2023-08-11

Study of modern image formats

Illustration of an AVIF, JXL or JPEG image format What's the state of modern image formats and which one should I choose on the web now ? In this article, let's study modern image formats (AVIF, HEIF, WebP, WebP2 et JPEG XL) as precisly as possible. 🖼️

First, I'll explain how I studied these image formats. Then I'll compare the encoders performances, graph them and analyse them. Finally, on the basis of the data analysis, I'll compare the image formats and their use cases.

This article is going to be long and technical. Feel free to go straight to the analysis section, or even the conclusion.

Table of contents

  1. Study protocol
    1. Expected results
    2. Dataset
    3. Encoders
      1. Browser supports
      2. Features
  2. Analysis of produced images
    1. Encoding errors 🐛 🐞
      1. heic-enc to encode AVIF and HEIF
      2. cjxl encoder
      3. cwebp and cwp2 encoders
      4. Conclusion of the study of errors
    2. Compression rate compared to the quality of the image produced
      1. Low definition images
      2. Random PNGs
      3. Personal holiday photos
      4. High definition images
      5. Photos of the INRIA dataset
      6. PNG images from XKCD website
    3. Overall encoder speed
    4. Study of decoding time
    5. A look back at the study 👀
  3. Conclusion

Study protocol

I've put together a set of free of use images found on the web.
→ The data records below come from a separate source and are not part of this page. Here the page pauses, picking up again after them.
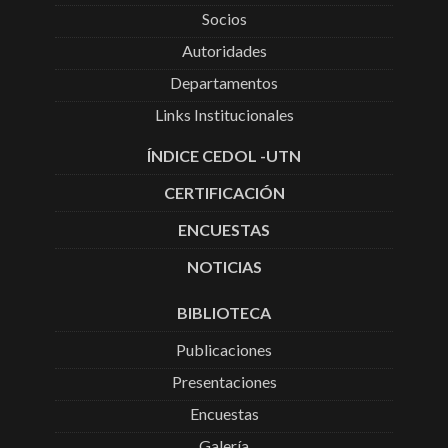
Socios
Autoridades
Departamentos
Links Institucionales
ÍNDICE CEDOL -UTN
CERTIFICACIÓN
ENCUESTAS
NOTICIAS
BIBLIOTECA
Publicaciones
Presentaciones
Encuestas
Galería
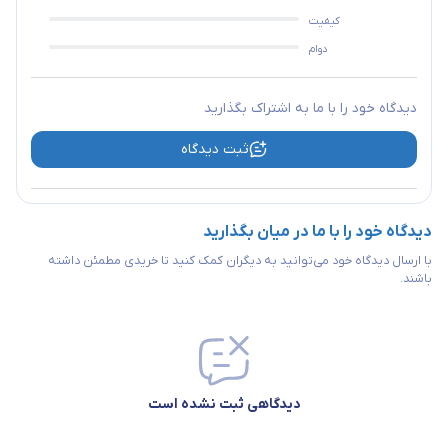
کیفیت
دوام
دیدگاه خود را با ما به اشتراک بگذارید
ثبت دیدگاه
دیدگاه خود را با ما در میان بگذارید
با ارسال دیدگاه خود می‌توانید به دیگران کمک کنید تا خریدی مطمئن داشته
باشند.
دیدگاهی ثبت نشده است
This dataset is made up of images of very varied dimensions, sizes, origins and uses. In total, 169 images from 6 different datasets were analysed.

Each encoder converts the images by varying the speed (sometimes called effort) and quality options for each image. So for each image, 308 images were produced.

Since the formats studied all use lossy compression, it is necessary to estimate the quality lost during the encoding process. Each image produced was decoded into PNG format. This was used to calculate the structural similarity in order to estimate the loss of quality induced by the encoder. 1

For each image, the data collected from this process is as follows:

This is one of the methods for estimating the difference in perception between two images.

Expected results

I expect WebP to underperform the other formats on all counts. Also, AVIF should perform less well than WebP2. If the withdrawal of support for JPEG XL in Chrome and Firefox is anything to go by, I expect JPEG XL to perform less well than WebP2 and offer little in comparison with AVIF.

Dataset

I compiled this dataset myself. I don't own the rights to the images, but I chose royalty-free images whenever possible. I have favoured variety over freedom of use. A completely free dataset could have been put together, but it would have taken a lot more time. Although I find this ridiculous, technically I own the rights to the dataset. You are therefore free to reuse and modify it as long as you respect the original licences for the images.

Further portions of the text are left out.